Two states in Myanmar are experiencing their worst floods in living memory. More than 4,000 square kilometres of arable land have been flooded along the country's three major rivers - the Irrawaddy, the Chindwin and the Thanlwin - which have burst their banks and left more than 10,000 families in the two provinces of Sagaing Division and Kayin State in dire need of relief assistance.
In Sagaing Division some 2,000 families who lost their homes to the floods in late August took refuge in 20 temporary shelters, most of which were schools on higher ground. Another 7,000 homes in 10 villages are in a particularly vulnerable situation, according to Seo Seoung Chul of the International Federation in Myanmar.
"Their homes were washed away or are still under water. The majority of these families are day labourers. They will have great difficulty finding work in the next 2-3 weeks, as the region's main industries - forestry and agriculture - were hard hit, and rehabilitation work is not expected to start soon," he says. In addition, prices of food and other goods at local markets have increased two or three times in comparison to other parts of the country.
In Kayin State, five temporary shelters have been opened by the authorities for 1,700 people. But they have now been closed down and people are returning to their homes as the water level of the Thanlwin River is slowly receding.
The Myanmar Red Cross responded promptly to the floods by dispatching teams to organize emergency relief distribution and to conduct damage and needs assessment in the worst hit areas. Relief goods were distributed in Yangon Division, Kayin State and Mon State and further goods procured with funds made available by the International Federation's disaster preparedness programme. Provincial authorities have provided the affected population with small food rations, but its unlikely these will continue for long.
In Cambodia, a combination of floods and drought are a major cause of concern as the country's most vulnerable populations could face food shortages next year. Late rains have brought some relief to eight drought stricken provinces, but extensive flooding in another five provinces has affected more than one million people.
This is the third consecutive year of floods in Cambodia where people have lost homes and crops. The cumulative effect of that and the drought this year has had a disastrous effect on food production and availability.
"Some people are going hungry or migrating further into the forest in the search of food, which could increase the risk of malaria. Given that only an estimated 50 per cent of the total wet season rice crop has been planted and indications that some of this could be destroyed by the floods, there is real possibility of a serious food deficit in late 2002," says Antony Spalton, the Federation's head of delegation in Cambodia.
The floods and the drought crisis has led the Cambodian government to declare a national disaster.
In Thailand, this year's flood season is continuing to wreak havoc in the country's northern and central provinces, which are now experiencing their worst flood in decades. Thirty-one of the country's 76 provinces have been affected by floods and approximately 200,000 acres of farmland have been damaged. The economic cost of the disaster is estimated at more than US$ 4 million. So far, the flooding is less severe than last year, when about one million people were affected and crops worth US$ 25 million were lost.
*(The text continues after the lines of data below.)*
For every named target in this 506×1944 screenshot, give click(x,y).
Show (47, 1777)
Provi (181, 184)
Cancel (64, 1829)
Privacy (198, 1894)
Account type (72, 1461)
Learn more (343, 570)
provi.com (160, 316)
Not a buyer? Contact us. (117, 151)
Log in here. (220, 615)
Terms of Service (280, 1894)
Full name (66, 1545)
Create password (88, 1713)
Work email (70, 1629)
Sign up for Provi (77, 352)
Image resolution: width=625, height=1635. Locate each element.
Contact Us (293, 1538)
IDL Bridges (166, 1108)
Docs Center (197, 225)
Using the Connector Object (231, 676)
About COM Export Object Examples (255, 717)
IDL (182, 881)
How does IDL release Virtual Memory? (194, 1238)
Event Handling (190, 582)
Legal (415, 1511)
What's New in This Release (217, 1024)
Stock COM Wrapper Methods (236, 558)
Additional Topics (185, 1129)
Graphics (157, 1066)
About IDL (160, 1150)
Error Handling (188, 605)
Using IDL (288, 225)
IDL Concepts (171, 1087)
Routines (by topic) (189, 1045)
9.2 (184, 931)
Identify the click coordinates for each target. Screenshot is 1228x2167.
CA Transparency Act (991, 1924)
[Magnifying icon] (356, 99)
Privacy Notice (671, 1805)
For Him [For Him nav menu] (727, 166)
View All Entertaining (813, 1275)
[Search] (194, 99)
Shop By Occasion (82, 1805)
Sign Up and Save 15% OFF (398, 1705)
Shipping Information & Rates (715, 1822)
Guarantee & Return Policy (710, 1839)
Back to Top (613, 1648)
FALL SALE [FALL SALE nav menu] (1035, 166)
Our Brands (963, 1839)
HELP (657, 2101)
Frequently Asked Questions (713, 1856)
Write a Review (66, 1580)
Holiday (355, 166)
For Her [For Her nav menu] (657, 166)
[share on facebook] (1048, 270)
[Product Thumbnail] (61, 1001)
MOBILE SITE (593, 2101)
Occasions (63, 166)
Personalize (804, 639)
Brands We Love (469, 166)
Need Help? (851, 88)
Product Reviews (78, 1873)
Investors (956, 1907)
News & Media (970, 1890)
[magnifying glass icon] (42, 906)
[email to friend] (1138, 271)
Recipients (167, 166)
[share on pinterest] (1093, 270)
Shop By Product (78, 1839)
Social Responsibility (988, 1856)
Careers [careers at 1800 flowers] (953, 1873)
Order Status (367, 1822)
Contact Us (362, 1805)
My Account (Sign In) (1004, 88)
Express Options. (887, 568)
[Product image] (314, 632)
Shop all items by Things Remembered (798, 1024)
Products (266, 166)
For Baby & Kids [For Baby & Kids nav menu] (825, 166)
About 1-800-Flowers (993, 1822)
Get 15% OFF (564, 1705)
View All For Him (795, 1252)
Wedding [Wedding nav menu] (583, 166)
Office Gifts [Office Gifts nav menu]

Thai Red Cross staff and volunteers have actively taken part in the relief operations, distributing food, potable water, household items, medicines and other relief goods, according to Wantanee Kongsomboon of the Thai Red Cross's disaster management department.
In Vietnam, floodwaters upstream from the Mekong Delta are continuing to recede, although a number of monitoring stations are still above the crisis mark. New rain could push the Mekong levels still higher and more peaks are expected in the coming weeks as it is still relatively early in the flooding season.
"People's capacity to cope with the annual flooding in the Mekong Delta has been greatly enhanced by various flood mitigation measures and extensive disaster preparedness activities by the Vietnam Red Cross and others," says Simon Eccleshall, the International Federation in Vietnam.
The worst of the flooding seems to be over in Lao, at least for the time being. The Lao Red Cross, supported by the International Federation, is participating in a comprehensive needs and damage assessment to establish immediate relief needs. However, it is is distributing family kits and drinking water to about 600 families in Vientiane Municipality who were severely affected by the floods around the capital in late August. Flooding appears to have been the most serious in the northern parts of the country, but no major damage or casualties have been reported.